Толукути он стоял и думал о той любви, когда тощая корова ткнула ему флаг в морду и сказала:
– Я и не думала, что доживу до гибели паршивого тирана, а ты, любовь моя? Теперь я могу умереть лучше – теперь все мы можем умереть лучше, подумать только!
Обезумевшая корова злорадствовала, не зная, к кому обращается, хихикала, обнажая кривые страшные зубы, и заговорщицки его подтолкнула, уходя к компании ревущих свиней.

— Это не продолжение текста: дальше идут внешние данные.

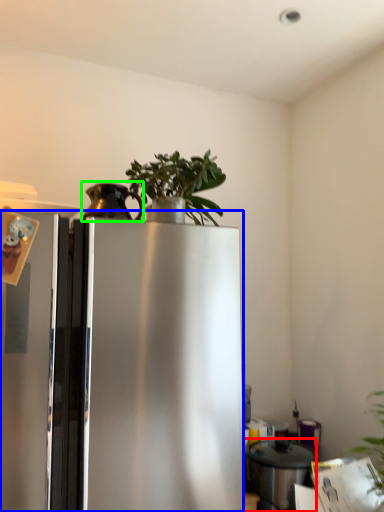 Question: Based on their relative distances, which object is farther from appliance (highlighted by a red box)? Choose from refrigerator (highlighted by a blue box) and appliance (highlighted by a green box).

Choices:
 (A) refrigerator
 (B) appliance

Answer: (B) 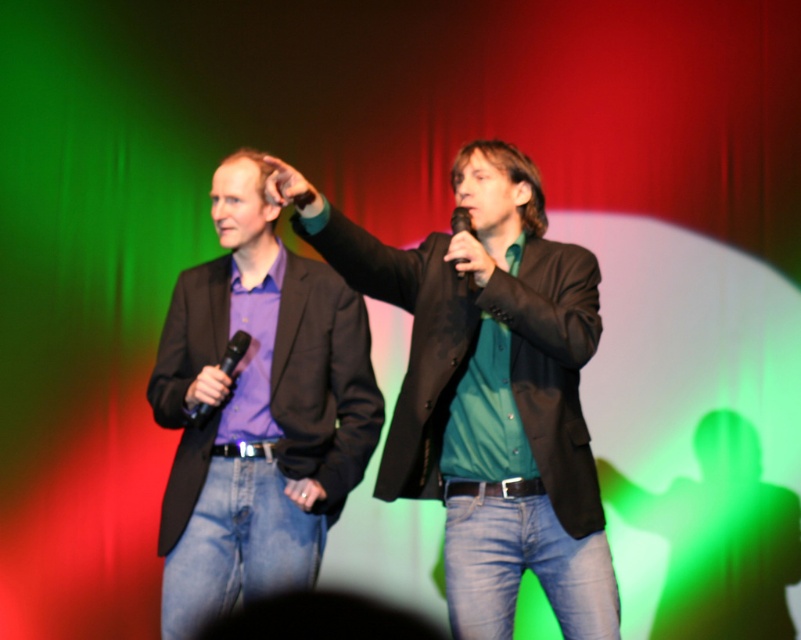 Does green matte shirt at center lie behind black matte microphone at upper center?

Он провожал ее взглядом с такой горечью, что почувствовал вкус инсектицида «Гаматокс» во рту, и думал: «Где тот Бог, поставивший меня править, править и еще раз править? И где мой Внутренний круг? Центр Власти? И где Избранные? И где мои соседи? И где мои друзья? И где весь мир, когда Джидада разваливается так, как разваливается?»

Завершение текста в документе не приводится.